* [Problem requirements]
In the entries below, find the line with "11 футов (123, 650)" and the line with "Киевницы (98, 1319)". Return those two lines and all lines between them, exactly.

* [Entries provided]
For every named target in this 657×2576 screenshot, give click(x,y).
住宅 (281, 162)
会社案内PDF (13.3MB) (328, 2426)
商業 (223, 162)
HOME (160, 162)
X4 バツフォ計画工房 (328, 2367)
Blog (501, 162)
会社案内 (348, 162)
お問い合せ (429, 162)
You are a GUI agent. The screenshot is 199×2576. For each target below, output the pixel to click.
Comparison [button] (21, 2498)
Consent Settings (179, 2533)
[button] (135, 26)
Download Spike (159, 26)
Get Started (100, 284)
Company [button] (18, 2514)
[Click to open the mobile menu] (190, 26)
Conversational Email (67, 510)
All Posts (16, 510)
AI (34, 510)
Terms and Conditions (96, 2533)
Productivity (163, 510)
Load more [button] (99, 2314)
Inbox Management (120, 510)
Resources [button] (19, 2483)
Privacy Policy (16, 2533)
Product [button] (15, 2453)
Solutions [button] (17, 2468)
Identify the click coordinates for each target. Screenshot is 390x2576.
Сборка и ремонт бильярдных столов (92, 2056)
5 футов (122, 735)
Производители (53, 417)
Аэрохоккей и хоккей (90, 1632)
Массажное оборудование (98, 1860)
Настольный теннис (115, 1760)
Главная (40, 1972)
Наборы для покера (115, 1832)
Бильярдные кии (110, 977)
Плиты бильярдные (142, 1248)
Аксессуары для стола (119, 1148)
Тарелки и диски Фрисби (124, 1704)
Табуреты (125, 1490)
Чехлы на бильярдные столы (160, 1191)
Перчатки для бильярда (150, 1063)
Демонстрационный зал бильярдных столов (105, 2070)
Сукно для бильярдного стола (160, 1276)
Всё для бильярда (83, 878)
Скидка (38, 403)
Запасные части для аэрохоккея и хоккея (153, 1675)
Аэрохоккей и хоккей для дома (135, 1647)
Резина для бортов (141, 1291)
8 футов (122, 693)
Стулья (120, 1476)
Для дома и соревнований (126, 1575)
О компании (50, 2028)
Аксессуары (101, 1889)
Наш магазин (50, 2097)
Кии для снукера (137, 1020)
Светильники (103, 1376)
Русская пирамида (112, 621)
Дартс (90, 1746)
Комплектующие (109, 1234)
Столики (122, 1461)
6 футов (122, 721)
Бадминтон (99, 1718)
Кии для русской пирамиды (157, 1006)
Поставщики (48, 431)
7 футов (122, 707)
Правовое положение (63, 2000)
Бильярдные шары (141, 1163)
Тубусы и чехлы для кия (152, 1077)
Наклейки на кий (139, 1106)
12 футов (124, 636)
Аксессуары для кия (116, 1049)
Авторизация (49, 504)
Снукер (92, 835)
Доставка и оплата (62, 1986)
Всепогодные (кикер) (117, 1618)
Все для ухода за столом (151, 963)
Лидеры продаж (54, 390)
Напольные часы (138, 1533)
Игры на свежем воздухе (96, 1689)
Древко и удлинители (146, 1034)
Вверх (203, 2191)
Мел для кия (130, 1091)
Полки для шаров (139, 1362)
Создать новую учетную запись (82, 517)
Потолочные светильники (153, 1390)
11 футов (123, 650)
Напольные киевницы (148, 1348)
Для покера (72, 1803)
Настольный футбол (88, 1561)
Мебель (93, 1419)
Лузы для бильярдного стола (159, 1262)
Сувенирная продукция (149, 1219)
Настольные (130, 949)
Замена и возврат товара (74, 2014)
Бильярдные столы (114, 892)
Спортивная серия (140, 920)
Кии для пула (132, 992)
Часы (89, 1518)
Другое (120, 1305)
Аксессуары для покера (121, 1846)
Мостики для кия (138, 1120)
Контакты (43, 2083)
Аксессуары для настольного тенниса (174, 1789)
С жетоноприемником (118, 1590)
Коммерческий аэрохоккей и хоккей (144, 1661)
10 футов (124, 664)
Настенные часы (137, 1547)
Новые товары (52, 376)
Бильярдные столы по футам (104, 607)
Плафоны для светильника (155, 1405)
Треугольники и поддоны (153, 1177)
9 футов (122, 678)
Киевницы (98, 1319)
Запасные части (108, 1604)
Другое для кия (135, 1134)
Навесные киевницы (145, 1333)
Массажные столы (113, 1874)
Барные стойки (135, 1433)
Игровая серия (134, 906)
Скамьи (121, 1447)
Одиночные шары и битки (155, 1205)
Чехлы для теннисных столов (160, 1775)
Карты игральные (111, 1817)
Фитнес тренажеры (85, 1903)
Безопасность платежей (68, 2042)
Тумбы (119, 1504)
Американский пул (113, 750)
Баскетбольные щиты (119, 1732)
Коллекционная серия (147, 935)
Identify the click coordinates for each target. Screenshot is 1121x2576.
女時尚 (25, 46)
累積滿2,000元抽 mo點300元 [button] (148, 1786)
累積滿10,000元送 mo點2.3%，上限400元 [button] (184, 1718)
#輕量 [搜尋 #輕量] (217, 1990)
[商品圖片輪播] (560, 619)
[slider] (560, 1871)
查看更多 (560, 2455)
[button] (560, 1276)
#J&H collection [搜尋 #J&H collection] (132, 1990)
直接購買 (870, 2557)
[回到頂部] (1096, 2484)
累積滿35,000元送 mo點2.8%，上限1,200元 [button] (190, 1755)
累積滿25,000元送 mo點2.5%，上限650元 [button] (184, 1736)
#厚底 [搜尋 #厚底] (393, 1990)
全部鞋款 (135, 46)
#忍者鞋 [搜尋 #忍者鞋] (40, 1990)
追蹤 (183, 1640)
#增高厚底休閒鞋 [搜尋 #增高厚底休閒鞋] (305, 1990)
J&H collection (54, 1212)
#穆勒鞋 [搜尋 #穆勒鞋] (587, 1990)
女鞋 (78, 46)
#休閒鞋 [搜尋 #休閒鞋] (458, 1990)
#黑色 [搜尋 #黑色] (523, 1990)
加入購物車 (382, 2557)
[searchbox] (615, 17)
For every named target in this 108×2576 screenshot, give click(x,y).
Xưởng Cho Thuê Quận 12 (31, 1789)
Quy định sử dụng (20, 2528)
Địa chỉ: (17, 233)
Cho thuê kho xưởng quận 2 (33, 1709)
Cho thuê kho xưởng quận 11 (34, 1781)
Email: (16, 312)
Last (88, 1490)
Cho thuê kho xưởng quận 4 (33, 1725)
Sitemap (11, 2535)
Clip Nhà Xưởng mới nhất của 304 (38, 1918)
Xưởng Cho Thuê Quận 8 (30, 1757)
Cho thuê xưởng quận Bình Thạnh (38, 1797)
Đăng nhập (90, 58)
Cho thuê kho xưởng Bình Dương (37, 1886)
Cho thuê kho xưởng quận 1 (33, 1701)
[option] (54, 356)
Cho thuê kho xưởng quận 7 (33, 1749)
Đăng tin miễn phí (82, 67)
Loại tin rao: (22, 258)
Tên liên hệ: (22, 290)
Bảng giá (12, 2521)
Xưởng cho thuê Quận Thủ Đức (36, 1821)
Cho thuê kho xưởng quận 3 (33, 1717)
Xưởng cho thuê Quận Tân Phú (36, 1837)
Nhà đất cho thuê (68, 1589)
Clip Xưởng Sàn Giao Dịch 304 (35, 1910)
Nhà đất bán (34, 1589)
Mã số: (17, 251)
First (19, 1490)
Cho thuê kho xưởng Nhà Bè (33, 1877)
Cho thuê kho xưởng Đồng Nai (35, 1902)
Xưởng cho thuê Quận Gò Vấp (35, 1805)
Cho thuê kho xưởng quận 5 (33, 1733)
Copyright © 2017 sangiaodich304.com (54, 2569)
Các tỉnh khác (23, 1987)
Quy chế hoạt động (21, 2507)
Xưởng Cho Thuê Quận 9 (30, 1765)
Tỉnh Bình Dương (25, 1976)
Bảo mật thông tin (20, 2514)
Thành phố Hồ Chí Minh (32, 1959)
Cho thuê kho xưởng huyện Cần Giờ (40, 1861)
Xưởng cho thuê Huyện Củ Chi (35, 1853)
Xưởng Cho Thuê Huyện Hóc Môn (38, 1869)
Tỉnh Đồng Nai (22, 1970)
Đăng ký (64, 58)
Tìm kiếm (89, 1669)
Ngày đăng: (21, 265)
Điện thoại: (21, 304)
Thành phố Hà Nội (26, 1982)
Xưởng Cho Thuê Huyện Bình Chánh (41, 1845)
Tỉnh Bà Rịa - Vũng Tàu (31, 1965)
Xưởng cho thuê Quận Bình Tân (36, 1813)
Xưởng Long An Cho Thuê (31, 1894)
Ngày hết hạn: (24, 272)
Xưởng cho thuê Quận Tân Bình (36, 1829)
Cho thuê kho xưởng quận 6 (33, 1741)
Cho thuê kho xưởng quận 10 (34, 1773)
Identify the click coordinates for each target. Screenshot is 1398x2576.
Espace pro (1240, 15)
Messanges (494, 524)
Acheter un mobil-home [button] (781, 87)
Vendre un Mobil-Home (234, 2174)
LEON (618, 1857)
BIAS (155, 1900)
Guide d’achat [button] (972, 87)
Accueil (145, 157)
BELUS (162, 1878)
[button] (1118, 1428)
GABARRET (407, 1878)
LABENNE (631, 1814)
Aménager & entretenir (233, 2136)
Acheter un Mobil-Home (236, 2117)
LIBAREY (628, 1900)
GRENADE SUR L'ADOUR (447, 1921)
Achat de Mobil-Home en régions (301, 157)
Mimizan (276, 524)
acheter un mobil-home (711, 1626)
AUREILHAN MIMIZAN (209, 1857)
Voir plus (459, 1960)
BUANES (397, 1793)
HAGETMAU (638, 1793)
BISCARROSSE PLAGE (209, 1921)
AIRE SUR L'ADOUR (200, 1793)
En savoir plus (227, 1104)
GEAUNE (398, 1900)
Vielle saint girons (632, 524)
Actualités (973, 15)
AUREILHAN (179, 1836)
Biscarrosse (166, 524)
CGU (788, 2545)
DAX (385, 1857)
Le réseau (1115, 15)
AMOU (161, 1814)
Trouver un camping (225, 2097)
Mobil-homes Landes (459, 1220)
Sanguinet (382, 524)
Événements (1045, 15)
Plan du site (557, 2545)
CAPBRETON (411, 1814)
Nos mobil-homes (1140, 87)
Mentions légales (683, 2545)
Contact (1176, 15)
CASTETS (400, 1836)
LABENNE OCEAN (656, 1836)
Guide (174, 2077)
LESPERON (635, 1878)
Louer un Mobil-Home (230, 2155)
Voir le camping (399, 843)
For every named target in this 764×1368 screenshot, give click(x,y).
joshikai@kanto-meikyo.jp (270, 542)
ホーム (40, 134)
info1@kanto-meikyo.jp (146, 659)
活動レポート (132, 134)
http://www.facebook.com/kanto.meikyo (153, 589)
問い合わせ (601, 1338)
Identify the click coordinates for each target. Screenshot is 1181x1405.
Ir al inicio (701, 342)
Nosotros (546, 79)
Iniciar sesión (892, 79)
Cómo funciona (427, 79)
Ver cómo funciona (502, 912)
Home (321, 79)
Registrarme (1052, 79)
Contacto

* [Task response]
11 футов (123, 650)
Напольные киевницы (148, 1348)
Для покера (72, 1803)
Настольный футбол (88, 1561)
Мебель (93, 1419)
Лузы для бильярдного стола (159, 1262)
Сувенирная продукция (149, 1219)
Настольные (130, 949)
Замена и возврат товара (74, 2014)
Бильярдные столы (114, 892)
Спортивная серия (140, 920)
Кии для пула (132, 992)
Часы (89, 1518)
Другое (120, 1305)
Аксессуары для покера (121, 1846)
Мостики для кия (138, 1120)
Контакты (43, 2083)
Аксессуары для настольного тенниса (174, 1789)
С жетоноприемником (118, 1590)
Коммерческий аэрохоккей и хоккей (144, 1661)
10 футов (124, 664)
Настенные часы (137, 1547)
Новые товары (52, 376)
Бильярдные столы по футам (104, 607)
Плафоны для светильника (155, 1405)
Треугольники и поддоны (153, 1177)
9 футов (122, 678)
Киевницы (98, 1319)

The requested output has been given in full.